### What you have to do
In the listing below, pick out lines with "viewBox".

Provided information below:

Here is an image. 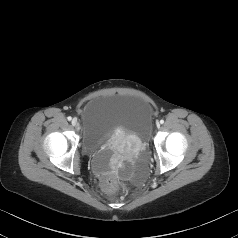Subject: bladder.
<instances>
[{"label": "bladder", "mask_w": 238, "mask_h": 238, "mask_svg": "<svg viewBox=\"0 0 238 238\" xmlns=\"http://www.w3.org/2000/svg\"><path fill=\"white\" fill-rule=\"evenodd\" d=\"M152 106L138 95L108 93L89 99L81 112L82 148L97 174L111 169V153L103 150L116 137L145 141L152 129Z\"/></svg>", "instance_id": "obj_1"}]
</instances>
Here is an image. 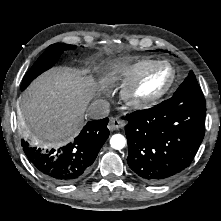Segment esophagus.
Listing matches in <instances>:
<instances>
[{"instance_id":"1","label":"esophagus","mask_w":221,"mask_h":221,"mask_svg":"<svg viewBox=\"0 0 221 221\" xmlns=\"http://www.w3.org/2000/svg\"><path fill=\"white\" fill-rule=\"evenodd\" d=\"M125 126V121L120 118H113L108 124V129L110 131H115L123 128Z\"/></svg>"}]
</instances>
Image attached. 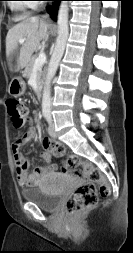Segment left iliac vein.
<instances>
[{"label":"left iliac vein","instance_id":"left-iliac-vein-1","mask_svg":"<svg viewBox=\"0 0 133 253\" xmlns=\"http://www.w3.org/2000/svg\"><path fill=\"white\" fill-rule=\"evenodd\" d=\"M48 133L51 137H56V131L54 127V123L51 121L48 127Z\"/></svg>","mask_w":133,"mask_h":253}]
</instances>
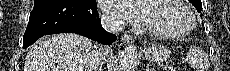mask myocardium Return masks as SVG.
<instances>
[{
    "mask_svg": "<svg viewBox=\"0 0 230 71\" xmlns=\"http://www.w3.org/2000/svg\"><path fill=\"white\" fill-rule=\"evenodd\" d=\"M176 2L179 6L182 7V9L185 11L187 17H188V25L185 29L179 32H161L156 31L152 28H150L148 25L144 24L142 26V29L150 36L158 39L163 40H176L181 39L189 35L196 27V17L190 6L185 2L181 0H173Z\"/></svg>",
    "mask_w": 230,
    "mask_h": 71,
    "instance_id": "f54148a6",
    "label": "myocardium"
}]
</instances>
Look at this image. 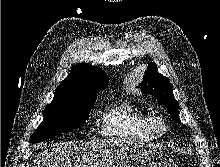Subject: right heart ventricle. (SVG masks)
I'll return each instance as SVG.
<instances>
[{
  "mask_svg": "<svg viewBox=\"0 0 220 167\" xmlns=\"http://www.w3.org/2000/svg\"><path fill=\"white\" fill-rule=\"evenodd\" d=\"M151 114L135 106L127 99H121L108 107L103 114L101 133L115 140L134 142L152 141L148 130Z\"/></svg>",
  "mask_w": 220,
  "mask_h": 167,
  "instance_id": "e07e8e85",
  "label": "right heart ventricle"
}]
</instances>
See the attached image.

End of Provided information.

### Output for this exercise
[{"label": "bladder", "mask_w": 238, "mask_h": 238, "mask_svg": "<svg viewBox=\"0 0 238 238\" xmlns=\"http://www.w3.org/2000/svg\"><path fill=\"white\" fill-rule=\"evenodd\" d=\"M152 106L138 95L108 93L89 99L81 112L82 148L97 174L111 169V153L103 150L116 137L145 141L152 129Z\"/></svg>", "instance_id": "obj_1"}]
[{"instance_id":"1","label":"esophagus","mask_w":221,"mask_h":221,"mask_svg":"<svg viewBox=\"0 0 221 221\" xmlns=\"http://www.w3.org/2000/svg\"><path fill=\"white\" fill-rule=\"evenodd\" d=\"M125 126V121L120 118H113L108 124V129L110 131H115L123 128Z\"/></svg>"}]
[{"label":"left iliac vein","instance_id":"left-iliac-vein-1","mask_svg":"<svg viewBox=\"0 0 133 253\" xmlns=\"http://www.w3.org/2000/svg\"><path fill=\"white\" fill-rule=\"evenodd\" d=\"M48 133L51 137H56V131L54 127V123L51 121L48 127Z\"/></svg>","mask_w":133,"mask_h":253}]
    "mask_svg": "<svg viewBox=\"0 0 230 71\" xmlns=\"http://www.w3.org/2000/svg\"><path fill=\"white\" fill-rule=\"evenodd\" d=\"M176 2L179 6L182 7V9L185 11L187 17H188V25L185 29L179 32H161L156 31L152 28H150L148 25L144 24L142 26V29L150 36L158 39L163 40H176L181 39L189 35L196 27V17L190 6L185 2L181 0H173Z\"/></svg>",
  "mask_svg": "<svg viewBox=\"0 0 220 167\" xmlns=\"http://www.w3.org/2000/svg\"><path fill=\"white\" fill-rule=\"evenodd\" d=\"M151 114L135 106L127 99H121L108 107L103 114L101 133L115 140L134 142L152 141L148 130Z\"/></svg>",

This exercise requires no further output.